Файф сдержал свое слово. Он никому об этом не рассказал, но все равно в конце концов тайна раскрылась. Через неделю вся рота узнала о прежнем положении Белла, и никто не знал, каким образом. Но ведь нет ничего тайного, что не стало бы явным. Все офицеры, конечно, знали, знал и Уэлш, и все, кто работал в канцелярии. Стейн вызывал Белла и имел с ним долгий конфиденциальный разговор, о содержании которого Файф ничего не знал. В общем-то это известие произвело лишь небольшой фурор. Файф был огорчен происшедшим и немного ревновал, увидев, что тайна выплыла наружу. Пока она оставалась тайной, Файф чувствовал себя лично заинтересованным в деле Белла. Как только тайна стала всем известна, Файф отправился к Беллу и объяснил, что виновник этого не он. Белл только поблагодарил, глядя на него с тем же странным сдержанным, скорбным, терпеливым выражением.

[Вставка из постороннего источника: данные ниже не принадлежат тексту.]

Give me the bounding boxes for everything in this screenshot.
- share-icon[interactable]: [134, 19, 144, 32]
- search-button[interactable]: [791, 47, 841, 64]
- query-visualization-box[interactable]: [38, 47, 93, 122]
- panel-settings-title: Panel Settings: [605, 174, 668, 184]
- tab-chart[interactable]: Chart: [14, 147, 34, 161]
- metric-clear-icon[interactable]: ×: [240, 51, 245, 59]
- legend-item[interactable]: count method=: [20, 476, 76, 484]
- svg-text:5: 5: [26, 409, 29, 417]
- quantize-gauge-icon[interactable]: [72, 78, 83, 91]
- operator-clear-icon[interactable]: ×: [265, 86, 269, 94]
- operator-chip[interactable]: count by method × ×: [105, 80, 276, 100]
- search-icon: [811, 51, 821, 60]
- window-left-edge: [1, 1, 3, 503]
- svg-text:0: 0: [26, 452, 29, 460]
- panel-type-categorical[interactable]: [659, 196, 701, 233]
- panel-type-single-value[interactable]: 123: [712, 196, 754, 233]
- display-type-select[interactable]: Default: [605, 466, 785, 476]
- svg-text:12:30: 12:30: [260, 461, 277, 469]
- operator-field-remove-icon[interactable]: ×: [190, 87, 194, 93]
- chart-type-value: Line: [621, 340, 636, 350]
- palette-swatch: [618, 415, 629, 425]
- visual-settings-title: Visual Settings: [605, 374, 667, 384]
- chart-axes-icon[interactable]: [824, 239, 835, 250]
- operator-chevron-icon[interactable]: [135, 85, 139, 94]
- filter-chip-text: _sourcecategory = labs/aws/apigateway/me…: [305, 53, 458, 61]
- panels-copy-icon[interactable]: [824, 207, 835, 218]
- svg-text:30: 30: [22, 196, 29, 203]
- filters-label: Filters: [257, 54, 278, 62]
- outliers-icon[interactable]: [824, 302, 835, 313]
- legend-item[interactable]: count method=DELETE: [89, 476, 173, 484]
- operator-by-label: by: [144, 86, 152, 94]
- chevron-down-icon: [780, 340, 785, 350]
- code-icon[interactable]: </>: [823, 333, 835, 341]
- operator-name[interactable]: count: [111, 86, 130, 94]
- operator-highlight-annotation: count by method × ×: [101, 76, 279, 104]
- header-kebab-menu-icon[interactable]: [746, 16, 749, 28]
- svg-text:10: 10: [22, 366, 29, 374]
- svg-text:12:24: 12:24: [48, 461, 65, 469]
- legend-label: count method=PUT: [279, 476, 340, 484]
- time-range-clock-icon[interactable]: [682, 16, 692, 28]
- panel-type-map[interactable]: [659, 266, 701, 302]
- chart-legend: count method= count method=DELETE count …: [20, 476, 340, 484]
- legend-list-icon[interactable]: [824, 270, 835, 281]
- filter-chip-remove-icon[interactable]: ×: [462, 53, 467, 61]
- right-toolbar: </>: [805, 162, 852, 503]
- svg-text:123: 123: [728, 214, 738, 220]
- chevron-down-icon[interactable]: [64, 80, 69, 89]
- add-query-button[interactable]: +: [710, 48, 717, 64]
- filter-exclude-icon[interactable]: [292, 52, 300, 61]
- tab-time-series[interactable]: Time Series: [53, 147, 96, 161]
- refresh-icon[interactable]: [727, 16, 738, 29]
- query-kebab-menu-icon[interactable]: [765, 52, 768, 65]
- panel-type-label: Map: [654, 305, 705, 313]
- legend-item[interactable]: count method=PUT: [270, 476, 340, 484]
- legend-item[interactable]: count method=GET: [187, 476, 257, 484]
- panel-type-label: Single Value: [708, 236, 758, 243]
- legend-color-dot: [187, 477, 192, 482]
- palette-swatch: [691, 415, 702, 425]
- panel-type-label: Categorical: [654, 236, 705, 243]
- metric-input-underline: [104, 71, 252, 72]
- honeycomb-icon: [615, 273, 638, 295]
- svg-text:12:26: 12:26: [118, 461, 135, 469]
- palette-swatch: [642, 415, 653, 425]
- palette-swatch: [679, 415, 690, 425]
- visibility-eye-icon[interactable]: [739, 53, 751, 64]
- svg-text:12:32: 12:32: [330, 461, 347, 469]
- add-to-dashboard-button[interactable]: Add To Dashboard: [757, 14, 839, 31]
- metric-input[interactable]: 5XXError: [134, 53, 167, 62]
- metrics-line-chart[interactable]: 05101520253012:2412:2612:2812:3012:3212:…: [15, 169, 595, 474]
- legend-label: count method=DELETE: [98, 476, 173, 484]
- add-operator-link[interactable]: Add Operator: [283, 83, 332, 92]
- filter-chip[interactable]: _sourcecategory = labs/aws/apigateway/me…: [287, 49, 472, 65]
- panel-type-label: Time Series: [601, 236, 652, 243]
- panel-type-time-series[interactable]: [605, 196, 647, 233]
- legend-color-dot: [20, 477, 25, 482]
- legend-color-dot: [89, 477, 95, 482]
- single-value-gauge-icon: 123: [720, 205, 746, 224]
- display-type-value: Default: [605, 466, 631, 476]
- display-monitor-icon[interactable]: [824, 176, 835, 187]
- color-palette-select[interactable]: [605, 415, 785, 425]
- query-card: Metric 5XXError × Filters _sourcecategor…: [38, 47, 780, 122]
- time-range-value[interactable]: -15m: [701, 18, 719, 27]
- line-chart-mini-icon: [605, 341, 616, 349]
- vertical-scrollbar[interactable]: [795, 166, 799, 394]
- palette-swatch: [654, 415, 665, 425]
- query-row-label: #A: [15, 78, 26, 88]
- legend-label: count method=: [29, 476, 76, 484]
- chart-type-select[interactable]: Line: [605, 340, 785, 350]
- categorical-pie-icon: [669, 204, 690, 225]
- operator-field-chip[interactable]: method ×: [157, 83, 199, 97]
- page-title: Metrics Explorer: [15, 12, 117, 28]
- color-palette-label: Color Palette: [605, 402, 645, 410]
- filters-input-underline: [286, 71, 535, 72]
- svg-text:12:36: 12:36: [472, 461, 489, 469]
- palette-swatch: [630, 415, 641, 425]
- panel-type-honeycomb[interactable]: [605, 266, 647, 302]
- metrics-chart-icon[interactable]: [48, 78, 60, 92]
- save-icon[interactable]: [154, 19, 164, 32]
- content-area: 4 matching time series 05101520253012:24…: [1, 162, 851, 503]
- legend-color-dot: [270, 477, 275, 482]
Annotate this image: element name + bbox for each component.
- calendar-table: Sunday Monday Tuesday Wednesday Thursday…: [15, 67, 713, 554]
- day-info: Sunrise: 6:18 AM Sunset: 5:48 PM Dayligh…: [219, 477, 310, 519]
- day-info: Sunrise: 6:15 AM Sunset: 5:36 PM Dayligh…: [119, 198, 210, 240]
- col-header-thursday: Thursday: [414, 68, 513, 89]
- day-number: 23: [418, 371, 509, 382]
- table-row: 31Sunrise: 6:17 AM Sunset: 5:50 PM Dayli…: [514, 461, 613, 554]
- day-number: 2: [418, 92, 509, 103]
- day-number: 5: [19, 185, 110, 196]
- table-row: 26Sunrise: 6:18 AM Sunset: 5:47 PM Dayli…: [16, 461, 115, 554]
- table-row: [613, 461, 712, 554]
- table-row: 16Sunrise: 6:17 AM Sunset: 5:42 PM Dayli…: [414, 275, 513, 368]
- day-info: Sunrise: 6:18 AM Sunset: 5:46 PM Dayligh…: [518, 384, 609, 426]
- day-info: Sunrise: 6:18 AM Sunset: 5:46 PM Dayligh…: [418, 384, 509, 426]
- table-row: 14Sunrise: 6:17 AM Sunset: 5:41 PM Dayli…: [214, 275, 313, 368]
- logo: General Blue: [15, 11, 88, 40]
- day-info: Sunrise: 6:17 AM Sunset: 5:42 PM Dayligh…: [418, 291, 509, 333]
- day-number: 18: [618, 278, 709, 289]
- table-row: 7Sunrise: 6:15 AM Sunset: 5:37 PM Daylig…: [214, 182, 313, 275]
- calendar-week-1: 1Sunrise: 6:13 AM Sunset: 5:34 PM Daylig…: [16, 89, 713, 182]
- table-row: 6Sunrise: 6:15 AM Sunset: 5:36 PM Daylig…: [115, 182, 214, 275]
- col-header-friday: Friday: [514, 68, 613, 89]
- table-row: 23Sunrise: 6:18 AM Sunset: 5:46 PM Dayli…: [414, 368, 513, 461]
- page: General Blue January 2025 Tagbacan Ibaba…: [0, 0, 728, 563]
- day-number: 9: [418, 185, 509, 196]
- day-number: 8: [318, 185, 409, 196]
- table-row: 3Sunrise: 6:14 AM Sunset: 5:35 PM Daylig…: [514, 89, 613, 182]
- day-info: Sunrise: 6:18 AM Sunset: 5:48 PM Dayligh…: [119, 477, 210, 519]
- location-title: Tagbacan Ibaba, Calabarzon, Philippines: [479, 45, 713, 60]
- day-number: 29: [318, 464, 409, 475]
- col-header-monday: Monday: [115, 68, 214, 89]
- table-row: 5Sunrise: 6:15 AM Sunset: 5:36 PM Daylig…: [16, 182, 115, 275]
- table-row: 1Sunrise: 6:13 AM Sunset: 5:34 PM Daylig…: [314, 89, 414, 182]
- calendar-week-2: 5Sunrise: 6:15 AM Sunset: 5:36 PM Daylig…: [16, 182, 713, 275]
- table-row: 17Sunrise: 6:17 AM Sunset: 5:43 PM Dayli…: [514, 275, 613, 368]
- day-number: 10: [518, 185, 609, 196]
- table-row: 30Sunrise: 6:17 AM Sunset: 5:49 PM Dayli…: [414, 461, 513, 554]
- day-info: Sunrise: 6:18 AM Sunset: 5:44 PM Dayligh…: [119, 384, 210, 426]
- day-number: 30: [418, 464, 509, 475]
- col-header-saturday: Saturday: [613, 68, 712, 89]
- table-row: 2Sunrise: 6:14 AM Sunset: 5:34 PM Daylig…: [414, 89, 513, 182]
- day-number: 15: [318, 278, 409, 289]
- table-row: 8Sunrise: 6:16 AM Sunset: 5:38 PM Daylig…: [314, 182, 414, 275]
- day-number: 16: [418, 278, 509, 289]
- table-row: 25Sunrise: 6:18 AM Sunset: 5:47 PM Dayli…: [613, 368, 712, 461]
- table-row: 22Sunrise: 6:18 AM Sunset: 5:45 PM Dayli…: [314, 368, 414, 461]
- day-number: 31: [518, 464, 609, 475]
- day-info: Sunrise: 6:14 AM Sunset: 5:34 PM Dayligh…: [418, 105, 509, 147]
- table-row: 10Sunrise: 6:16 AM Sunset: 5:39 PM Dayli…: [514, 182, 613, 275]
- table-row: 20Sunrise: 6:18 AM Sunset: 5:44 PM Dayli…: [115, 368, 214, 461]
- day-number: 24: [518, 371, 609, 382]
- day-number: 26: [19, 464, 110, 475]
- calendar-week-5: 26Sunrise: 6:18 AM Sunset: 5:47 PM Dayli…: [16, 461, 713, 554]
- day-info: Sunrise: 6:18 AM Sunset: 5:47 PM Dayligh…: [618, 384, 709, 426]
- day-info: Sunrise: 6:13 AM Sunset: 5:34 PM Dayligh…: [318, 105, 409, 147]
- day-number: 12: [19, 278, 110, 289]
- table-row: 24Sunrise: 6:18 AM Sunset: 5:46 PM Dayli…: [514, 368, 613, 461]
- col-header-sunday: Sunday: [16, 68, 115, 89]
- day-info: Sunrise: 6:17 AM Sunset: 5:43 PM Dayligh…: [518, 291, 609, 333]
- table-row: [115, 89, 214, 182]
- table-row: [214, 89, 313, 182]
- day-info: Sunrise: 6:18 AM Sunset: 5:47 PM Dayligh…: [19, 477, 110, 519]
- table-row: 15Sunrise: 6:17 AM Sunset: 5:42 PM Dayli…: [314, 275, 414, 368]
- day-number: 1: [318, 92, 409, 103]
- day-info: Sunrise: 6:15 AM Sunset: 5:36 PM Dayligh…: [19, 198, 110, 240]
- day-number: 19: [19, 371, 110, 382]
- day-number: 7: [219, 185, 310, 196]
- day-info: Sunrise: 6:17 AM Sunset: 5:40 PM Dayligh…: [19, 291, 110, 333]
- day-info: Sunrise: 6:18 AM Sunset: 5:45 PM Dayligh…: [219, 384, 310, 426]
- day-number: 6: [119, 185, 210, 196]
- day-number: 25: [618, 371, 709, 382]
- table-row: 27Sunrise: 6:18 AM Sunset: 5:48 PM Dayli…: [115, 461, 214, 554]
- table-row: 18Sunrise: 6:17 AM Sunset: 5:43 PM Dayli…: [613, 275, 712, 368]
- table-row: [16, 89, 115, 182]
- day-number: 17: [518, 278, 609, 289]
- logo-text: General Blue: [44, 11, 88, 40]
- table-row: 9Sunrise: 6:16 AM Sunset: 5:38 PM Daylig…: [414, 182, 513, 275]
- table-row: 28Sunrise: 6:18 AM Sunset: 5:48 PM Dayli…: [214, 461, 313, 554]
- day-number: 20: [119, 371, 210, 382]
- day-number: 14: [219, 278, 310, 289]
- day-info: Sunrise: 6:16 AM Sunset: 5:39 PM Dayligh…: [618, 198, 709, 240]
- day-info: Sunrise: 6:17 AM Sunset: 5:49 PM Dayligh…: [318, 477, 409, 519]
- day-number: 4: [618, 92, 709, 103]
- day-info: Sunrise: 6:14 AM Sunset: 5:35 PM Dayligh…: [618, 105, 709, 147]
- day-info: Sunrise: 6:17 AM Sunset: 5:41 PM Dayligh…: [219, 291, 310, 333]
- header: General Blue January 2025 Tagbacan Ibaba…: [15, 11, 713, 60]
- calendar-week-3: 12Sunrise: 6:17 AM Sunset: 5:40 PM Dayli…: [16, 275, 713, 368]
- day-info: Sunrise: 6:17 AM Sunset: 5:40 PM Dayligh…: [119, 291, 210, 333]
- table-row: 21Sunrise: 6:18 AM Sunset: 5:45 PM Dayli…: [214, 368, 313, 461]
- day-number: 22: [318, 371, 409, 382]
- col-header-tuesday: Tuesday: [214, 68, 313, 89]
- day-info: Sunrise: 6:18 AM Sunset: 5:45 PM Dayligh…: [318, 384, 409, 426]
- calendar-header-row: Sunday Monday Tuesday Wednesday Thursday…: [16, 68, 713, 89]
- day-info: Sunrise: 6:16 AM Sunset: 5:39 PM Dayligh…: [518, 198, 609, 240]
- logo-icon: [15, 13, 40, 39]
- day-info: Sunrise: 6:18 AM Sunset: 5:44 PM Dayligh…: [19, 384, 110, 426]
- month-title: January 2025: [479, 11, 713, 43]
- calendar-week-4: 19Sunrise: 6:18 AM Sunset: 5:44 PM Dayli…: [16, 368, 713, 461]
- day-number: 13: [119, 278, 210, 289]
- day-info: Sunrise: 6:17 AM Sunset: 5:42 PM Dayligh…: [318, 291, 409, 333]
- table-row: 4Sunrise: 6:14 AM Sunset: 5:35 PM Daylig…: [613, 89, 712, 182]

Обдумывая потом рассказ Белла, Файф решил, что это далеко не такая занимательная история, как он представлял. Он надеялся на нечто более драматичное, вроде кулачного боя с генералом. Собственный опыт Файфа с женщинами был далеко не богатым. Были в его жизни две любимые подружки, одна дома, другая в университете, в городе, где стояла дивизия и где он прослушал несколько курсов. Файфу так и не удалось переспать ни с одной из них, но в разные времена он спал со многими проститутками. То, что сделал Белл, потому что хотел быть с женой, Файф считал скорее проявлением слабости. С другой стороны, надо отдать справедливость Беллу в том, что он действительно верен жене. Потом, когда они подружились, Файф несколько раз ходил в увольнение с Беллом, но никогда не видел его с женщиной, не видел даже, чтобы он чего-то домогался. Когда другие уходили к женщинам, он оставался один и пил. Он отдавал должное Беллу и хотел бы знать, верна ли жена Беллу так же, как он. И ему было интересно, хочет ли знать это сам Белл. Наверное, хочет, думал он.